◆ **EXERCISE BRIEF**: Give back only the lines in the records below from the one with "Nếu muốn tìm kiếm một cầu thủ đã quá quen" to the one with "ogrevali s posameznimi pečmi na drva, v", both inclusive, word for word.

Dataset entries
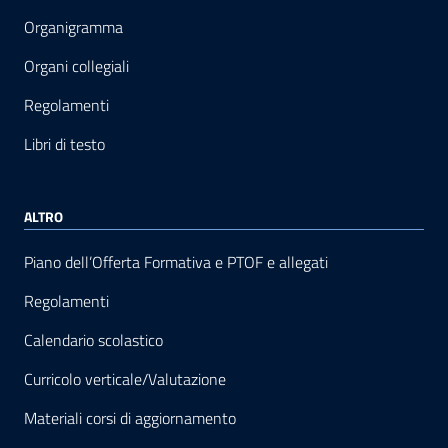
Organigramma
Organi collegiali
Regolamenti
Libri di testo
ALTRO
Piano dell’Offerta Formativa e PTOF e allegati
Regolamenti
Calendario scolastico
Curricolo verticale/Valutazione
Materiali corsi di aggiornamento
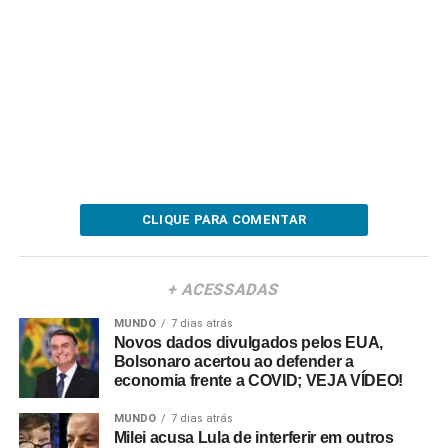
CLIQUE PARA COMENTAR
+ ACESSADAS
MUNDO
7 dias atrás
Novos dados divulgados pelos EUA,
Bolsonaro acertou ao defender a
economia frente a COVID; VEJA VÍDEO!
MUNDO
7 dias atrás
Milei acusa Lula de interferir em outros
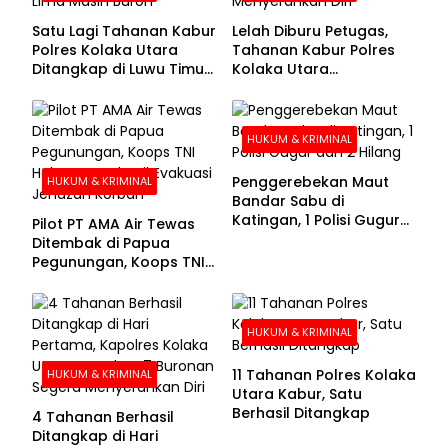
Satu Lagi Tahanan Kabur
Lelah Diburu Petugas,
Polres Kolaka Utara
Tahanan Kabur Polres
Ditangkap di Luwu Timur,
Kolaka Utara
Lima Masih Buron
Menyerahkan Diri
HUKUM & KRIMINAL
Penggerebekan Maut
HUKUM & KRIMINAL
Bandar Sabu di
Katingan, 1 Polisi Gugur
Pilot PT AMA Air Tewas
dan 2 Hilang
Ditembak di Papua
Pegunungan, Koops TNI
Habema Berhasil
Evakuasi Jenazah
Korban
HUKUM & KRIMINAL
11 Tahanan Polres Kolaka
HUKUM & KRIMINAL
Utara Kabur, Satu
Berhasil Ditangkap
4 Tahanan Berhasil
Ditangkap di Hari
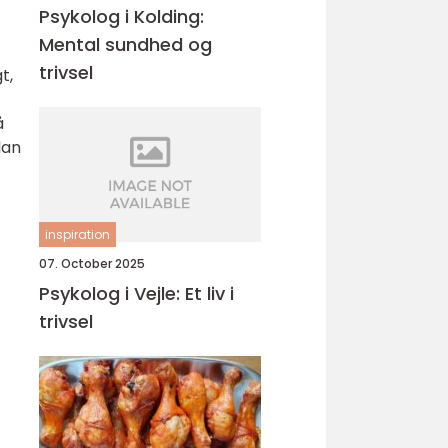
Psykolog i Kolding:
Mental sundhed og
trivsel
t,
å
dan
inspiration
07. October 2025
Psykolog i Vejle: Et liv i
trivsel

* * *

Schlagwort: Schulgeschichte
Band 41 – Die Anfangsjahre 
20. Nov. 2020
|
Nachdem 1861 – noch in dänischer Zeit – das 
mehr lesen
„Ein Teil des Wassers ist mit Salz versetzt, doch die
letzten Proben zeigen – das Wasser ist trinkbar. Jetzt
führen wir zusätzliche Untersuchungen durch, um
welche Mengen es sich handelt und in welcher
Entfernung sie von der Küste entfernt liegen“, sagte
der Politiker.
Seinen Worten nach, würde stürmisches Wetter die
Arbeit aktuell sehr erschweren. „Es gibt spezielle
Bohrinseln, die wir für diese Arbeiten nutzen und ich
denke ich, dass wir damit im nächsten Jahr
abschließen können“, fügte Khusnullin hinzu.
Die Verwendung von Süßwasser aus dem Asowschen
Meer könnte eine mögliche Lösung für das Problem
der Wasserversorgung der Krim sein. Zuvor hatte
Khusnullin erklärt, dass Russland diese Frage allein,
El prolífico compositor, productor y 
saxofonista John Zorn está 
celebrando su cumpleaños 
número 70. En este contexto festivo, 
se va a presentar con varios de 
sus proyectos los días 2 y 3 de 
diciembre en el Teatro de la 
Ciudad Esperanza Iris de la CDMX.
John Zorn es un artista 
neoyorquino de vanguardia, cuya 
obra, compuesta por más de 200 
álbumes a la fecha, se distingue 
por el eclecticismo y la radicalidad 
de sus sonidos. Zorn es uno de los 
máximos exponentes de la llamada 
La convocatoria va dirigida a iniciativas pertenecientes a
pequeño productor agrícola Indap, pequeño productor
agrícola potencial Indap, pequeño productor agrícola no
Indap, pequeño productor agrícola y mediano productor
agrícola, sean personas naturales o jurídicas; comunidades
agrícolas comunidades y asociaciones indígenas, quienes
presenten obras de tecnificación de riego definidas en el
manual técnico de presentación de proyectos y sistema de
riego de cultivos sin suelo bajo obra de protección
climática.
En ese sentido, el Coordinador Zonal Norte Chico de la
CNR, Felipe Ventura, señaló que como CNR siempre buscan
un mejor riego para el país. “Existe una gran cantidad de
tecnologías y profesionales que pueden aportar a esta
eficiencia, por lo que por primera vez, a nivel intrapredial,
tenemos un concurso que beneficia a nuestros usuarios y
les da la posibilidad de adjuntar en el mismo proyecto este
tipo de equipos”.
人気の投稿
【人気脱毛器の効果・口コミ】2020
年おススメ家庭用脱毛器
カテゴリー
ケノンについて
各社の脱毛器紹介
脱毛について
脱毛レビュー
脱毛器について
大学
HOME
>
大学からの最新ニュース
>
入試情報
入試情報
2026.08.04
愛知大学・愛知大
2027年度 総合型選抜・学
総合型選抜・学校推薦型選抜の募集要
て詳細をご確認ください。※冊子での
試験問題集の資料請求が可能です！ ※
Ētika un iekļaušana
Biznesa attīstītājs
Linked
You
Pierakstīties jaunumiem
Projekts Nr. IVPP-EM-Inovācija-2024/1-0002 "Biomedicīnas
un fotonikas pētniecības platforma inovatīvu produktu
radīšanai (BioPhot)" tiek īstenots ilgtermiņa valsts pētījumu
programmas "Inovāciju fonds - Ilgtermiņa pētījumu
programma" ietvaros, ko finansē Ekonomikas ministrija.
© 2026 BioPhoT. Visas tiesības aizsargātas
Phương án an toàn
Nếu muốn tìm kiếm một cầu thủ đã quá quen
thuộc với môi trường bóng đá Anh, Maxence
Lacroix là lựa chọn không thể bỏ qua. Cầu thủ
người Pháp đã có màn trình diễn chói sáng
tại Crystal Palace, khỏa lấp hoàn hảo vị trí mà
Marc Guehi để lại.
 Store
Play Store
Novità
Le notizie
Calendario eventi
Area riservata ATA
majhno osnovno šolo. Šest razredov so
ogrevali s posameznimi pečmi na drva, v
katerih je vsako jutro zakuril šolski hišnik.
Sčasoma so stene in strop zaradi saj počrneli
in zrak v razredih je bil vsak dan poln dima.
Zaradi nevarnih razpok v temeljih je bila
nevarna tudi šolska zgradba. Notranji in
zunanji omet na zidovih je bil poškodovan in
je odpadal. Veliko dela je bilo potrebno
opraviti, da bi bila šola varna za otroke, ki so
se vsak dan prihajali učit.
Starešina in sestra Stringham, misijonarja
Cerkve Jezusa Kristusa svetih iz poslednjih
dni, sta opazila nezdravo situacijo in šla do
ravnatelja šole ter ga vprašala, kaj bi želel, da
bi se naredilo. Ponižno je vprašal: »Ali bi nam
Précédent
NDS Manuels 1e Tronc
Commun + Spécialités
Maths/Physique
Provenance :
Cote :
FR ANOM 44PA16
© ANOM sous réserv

---

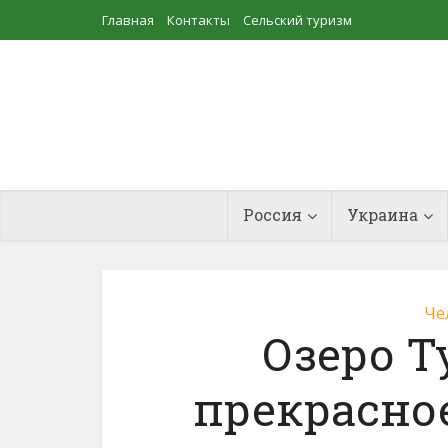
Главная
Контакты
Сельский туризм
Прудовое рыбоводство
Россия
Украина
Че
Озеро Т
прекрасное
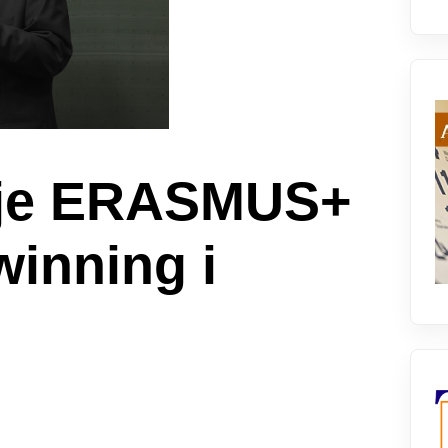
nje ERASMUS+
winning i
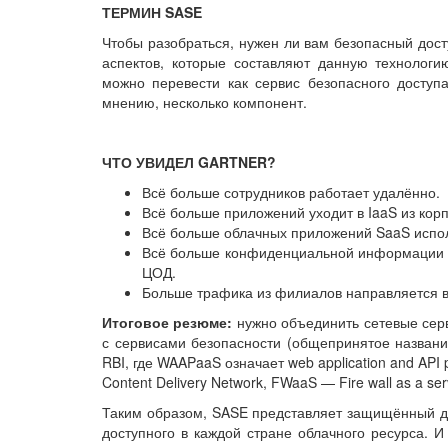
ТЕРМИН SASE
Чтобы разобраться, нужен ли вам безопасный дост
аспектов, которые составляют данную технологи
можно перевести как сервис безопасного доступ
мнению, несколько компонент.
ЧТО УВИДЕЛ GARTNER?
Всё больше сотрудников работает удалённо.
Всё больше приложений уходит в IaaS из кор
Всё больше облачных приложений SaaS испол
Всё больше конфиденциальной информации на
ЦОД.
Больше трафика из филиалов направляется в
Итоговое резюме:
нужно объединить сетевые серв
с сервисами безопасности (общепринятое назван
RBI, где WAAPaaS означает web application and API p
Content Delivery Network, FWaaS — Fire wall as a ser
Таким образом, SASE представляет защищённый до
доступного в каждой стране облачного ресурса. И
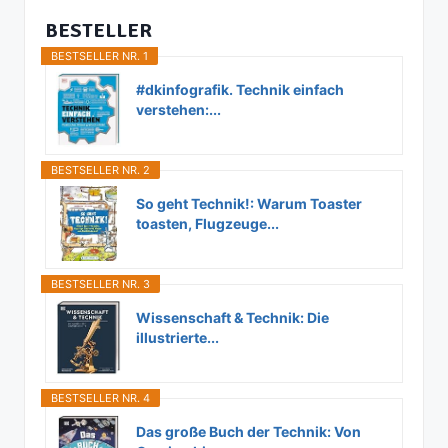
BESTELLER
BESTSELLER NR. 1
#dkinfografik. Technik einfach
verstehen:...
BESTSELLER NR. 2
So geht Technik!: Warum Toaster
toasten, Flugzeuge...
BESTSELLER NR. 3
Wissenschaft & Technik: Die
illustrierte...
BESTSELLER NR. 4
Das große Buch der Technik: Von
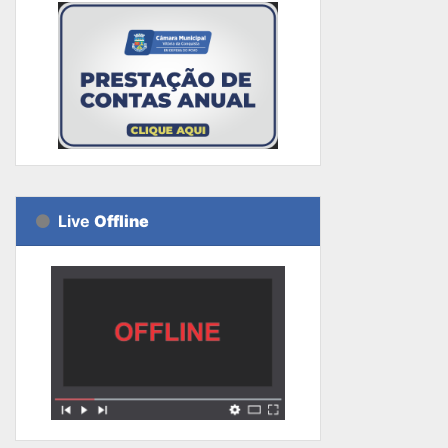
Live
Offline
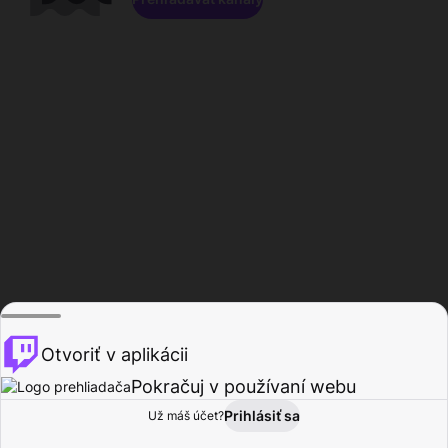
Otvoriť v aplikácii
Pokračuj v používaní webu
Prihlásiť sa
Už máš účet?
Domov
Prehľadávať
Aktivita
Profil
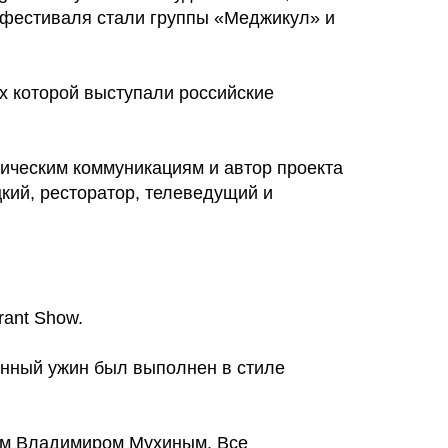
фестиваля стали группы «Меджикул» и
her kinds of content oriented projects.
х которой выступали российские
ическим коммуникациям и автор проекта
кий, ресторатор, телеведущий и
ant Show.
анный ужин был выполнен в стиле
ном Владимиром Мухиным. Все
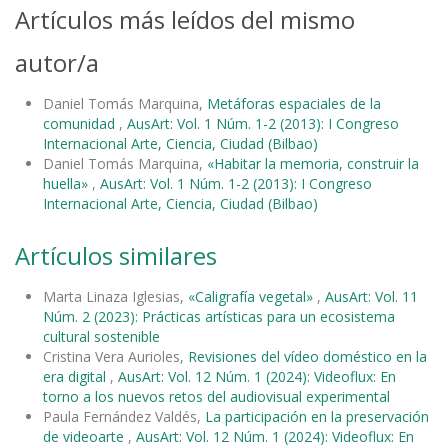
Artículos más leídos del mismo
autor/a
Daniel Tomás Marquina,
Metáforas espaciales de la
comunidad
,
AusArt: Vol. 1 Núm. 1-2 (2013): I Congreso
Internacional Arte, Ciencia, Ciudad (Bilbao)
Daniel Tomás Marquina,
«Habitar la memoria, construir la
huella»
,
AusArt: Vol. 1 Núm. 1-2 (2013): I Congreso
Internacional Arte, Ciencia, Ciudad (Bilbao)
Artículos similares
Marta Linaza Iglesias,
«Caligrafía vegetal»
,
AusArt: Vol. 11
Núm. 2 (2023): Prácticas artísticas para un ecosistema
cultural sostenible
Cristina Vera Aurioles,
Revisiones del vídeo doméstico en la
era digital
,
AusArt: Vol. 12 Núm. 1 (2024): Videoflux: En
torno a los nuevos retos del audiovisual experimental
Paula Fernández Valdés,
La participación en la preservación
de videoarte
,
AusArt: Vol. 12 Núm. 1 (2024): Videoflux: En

◆ **ANSWER SECTION**:
Nếu muốn tìm kiếm một cầu thủ đã quá quen
thuộc với môi trường bóng đá Anh, Maxence
Lacroix là lựa chọn không thể bỏ qua. Cầu thủ
người Pháp đã có màn trình diễn chói sáng
tại Crystal Palace, khỏa lấp hoàn hảo vị trí mà
Marc Guehi để lại.
 Store
Play Store
Novità
Le notizie
Calendario eventi
Area riservata ATA
majhno osnovno šolo. Šest razredov so
ogrevali s posameznimi pečmi na drva, v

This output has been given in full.